The narrow vote at conference reflected the real mood in the union. Even those who spoke in favour of the motion saying that there should be no immediate reinstatement action spoke about the need for strikes in the future – for many it is a question of timing.
Every branch should constitute its own local government strike committee and they should insist that there are regular reports to members on negotiations.
We should be looking for tactical points in the future where we can reignite the debate about industrial action.
One point at which this might take place is when the judicial review into the government’s proposed changes to the scheme comes out, likely to be in the autumn. We certainly shouldn’t wait until the negotiations are finalised.
We should also be clear that this is a political debate.
It was clear in 2005 when the union leadership suspended planned strike action on the basis of a promise, and again in 2006 when our strike action was suspended on the basis of a dishonest “framework agreement” for negotiations.
When you have a union so closely linked to a party that isn’t pushing any kind of working class agenda there is a problem. There is a debate raging now and it’s not just the “usual suspects” questioning the link with Labour, it is ordinary members.
It was widely reported in the media that the union was cutting funding to Labour during our dispute. It will be news to a lot of people that we are still paying £2.4 million a year.
The money cut off was the extra money to fight the local government elections.
One speaker from Kirklees, who I believe is in the Labour Party, spoke at conference about “Blair’s people” and how Tony Blair is just not interested in people like us. He’s only interested in the well paid, well educated elite. The road sweeper who cleans the streets outside parliament doesn’t even register on his radar.

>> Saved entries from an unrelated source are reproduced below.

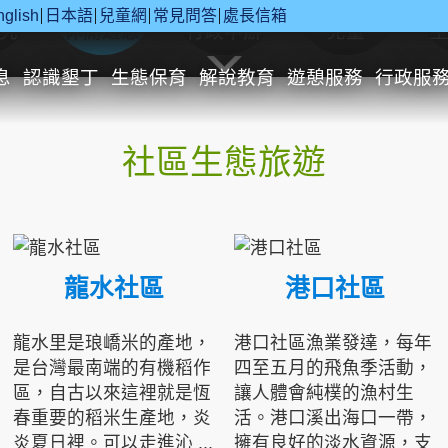
nglish
日本語
兒童網
常見問答
處長信箱
究
休閒遊憩
行政申辦
兒童
息
認識墾丁
生態保育
解說教育
遊憩服務
行政服
社區生態旅遊
龍水社區
港口社區
龍水里是琅嶠米的產地，
港口社區漁業發達，每年
是台灣最南端的有機稻作
四至五月的飛魚季活動，
區，自古以來這裡就是恆
讓人體會純樸的漁村生
春重要的稻米生產地，炎
活。港口溪出海口一帶，
炎夏日裡。可以走進沁 ...
擁有良好的淡水資源，支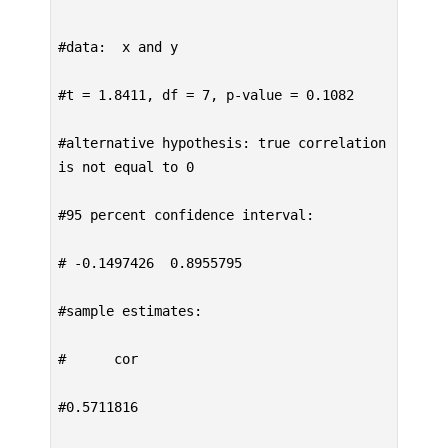
#data:  x and y

#t = 1.8411, df = 7, p-value = 0.1082

#alternative hypothesis: true correlation 
is not equal to 0

#95 percent confidence interval:

# -0.1497426  0.8955795

#sample estimates:

#      cor

#0.5711816
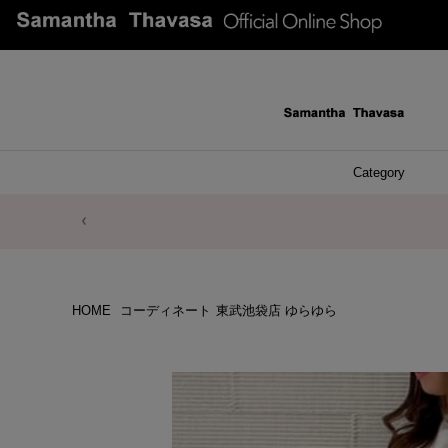
Category
ファッシ
ケース 
アク
ブレ
ネッ
イヤ
イヤ
財布
チ
ア
ト
バ
リ
ピ
HOME
コーディネート
東武池袋店 ゆらゆら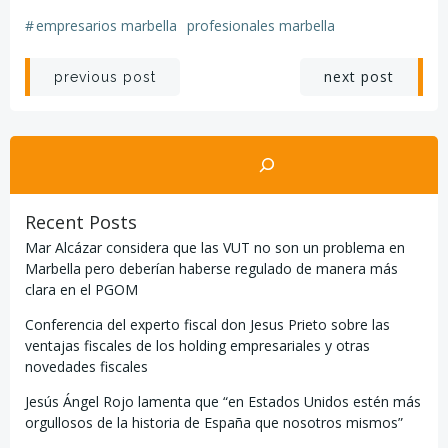
#
empresarios marbella
profesionales marbella
Navegación
Navegación
next post
previous post
por
por
Buscar
las
las
entradas
entradas
Recent Posts
Mar Alcázar considera que las VUT no son un problema en
Marbella pero deberían haberse regulado de manera más
clara en el PGOM
Conferencia del experto fiscal don Jesus Prieto sobre las
ventajas fiscales de los holding empresariales y otras
novedades fiscales
Jesús Ángel Rojo lamenta que “en Estados Unidos estén más
orgullosos de la historia de España que nosotros mismos”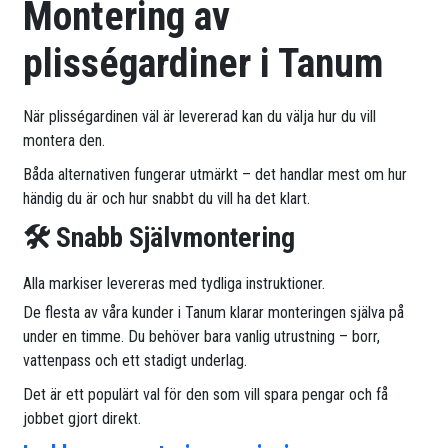
Montering av
plisségardiner i Tanum
När plisségardinen väl är levererad kan du välja hur du vill
montera den.
Båda alternativen fungerar utmärkt – det handlar mest om hur
händig du är och hur snabbt du vill ha det klart.
🛠 Snabb Självmontering
Alla markiser levereras med tydliga instruktioner.
De flesta av våra kunder i Tanum klarar monteringen själva på
under en timme. Du behöver bara vanlig utrustning – borr,
vattenpass och ett stadigt underlag.
Det är ett populärt val för den som vill spara pengar och få
jobbet gjort direkt.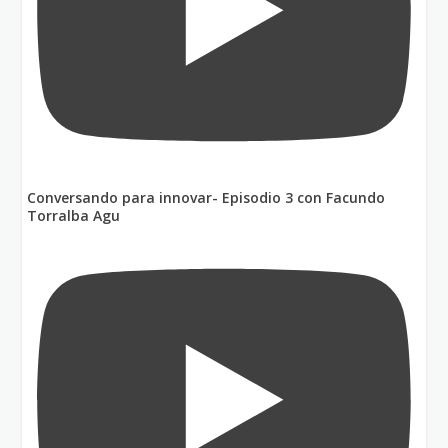
Conversando para innovar- Episodio 3 con Facundo
Torralba Agu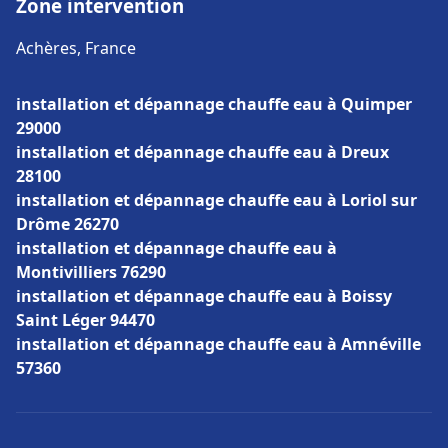
Zone intervention
Achères, France
installation et dépannage chauffe eau à Quimper
29000
installation et dépannage chauffe eau à Dreux
28100
installation et dépannage chauffe eau à Loriol sur
Drôme 26270
installation et dépannage chauffe eau à
Montivilliers 76290
installation et dépannage chauffe eau à Boissy
Saint Léger 94470
installation et dépannage chauffe eau à Amnéville
57360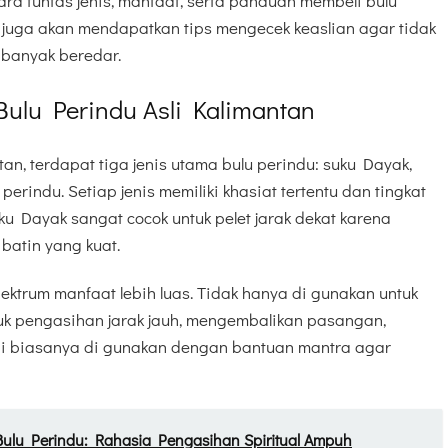
ara tuntas jenis, manfaat, serta panduan membeli bulu
 juga akan mendapatkan tips mengecek keaslian agar tidak
i banyak beredar.
ulu Perindu Asli Kalimantan
an, terdapat tiga jenis utama bulu perindu: suku Dayak,
perindu. Setiap jenis memiliki khasiat tertentu dan tingkat
ku Dayak sangat cocok untuk pelet jarak dekat karena
batin yang kuat.
pektrum manfaat lebih luas. Tidak hanya di gunakan untuk
untuk pengasihan jarak jauh, mengembalikan pasangan,
 ini biasanya di gunakan dengan bantuan mantra agar
ulu Perindu: Rahasia Pengasihan Spiritual Ampuh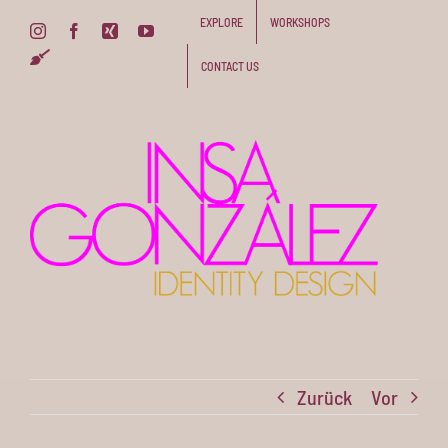
Zum
EXPLORE
WORKSHOPS
Instagram
Facebook
Xing
YouTube
Inhalt
Pinterest
springen
CONTACT US
Zurück
Vor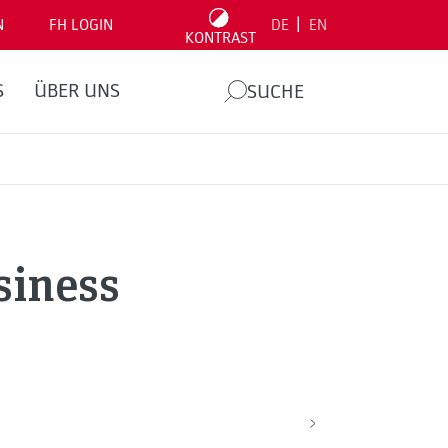
|
N
FH LOGIN
DE
EN
KONTRAST
S
ÜBER UNS
SUCHE
siness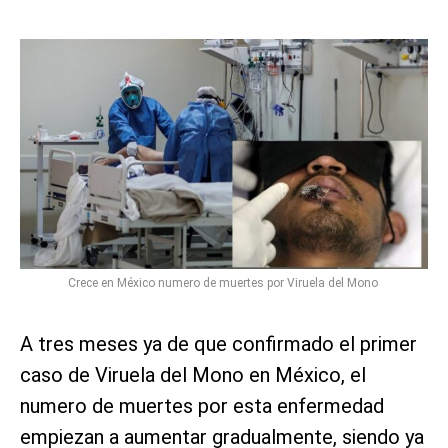
Crece en México numero de muertes por Viruela del Mono
A tres meses ya de que confirmado el primer
caso de Viruela del Mono en México, el
numero de muertes por esta enfermedad
empiezan a aumentar gradualmente, siendo ya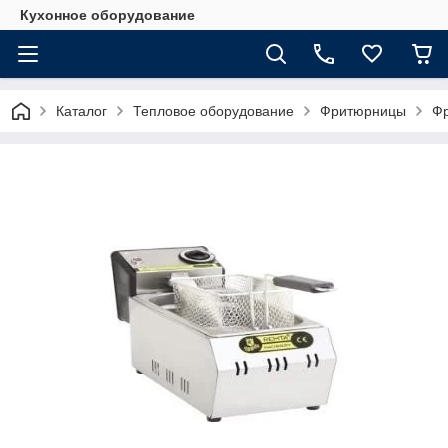
Кухонное оборудование
Каталог
Тепловое оборудование
Фритюрницы
Фр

The awareness now goes right through the union and people are seriously looking for alternatives.
We have to continue this debate. Activists in the union also have to keep the confidence we began to see on 28 March bubbling away. And we have to go beyond the idea that one day actions are enough.
One day action makes a statement. But it’s like the introduction to book – sometimes it gives you a flavour of what the book’s about, but you have to go on to read the whole book.’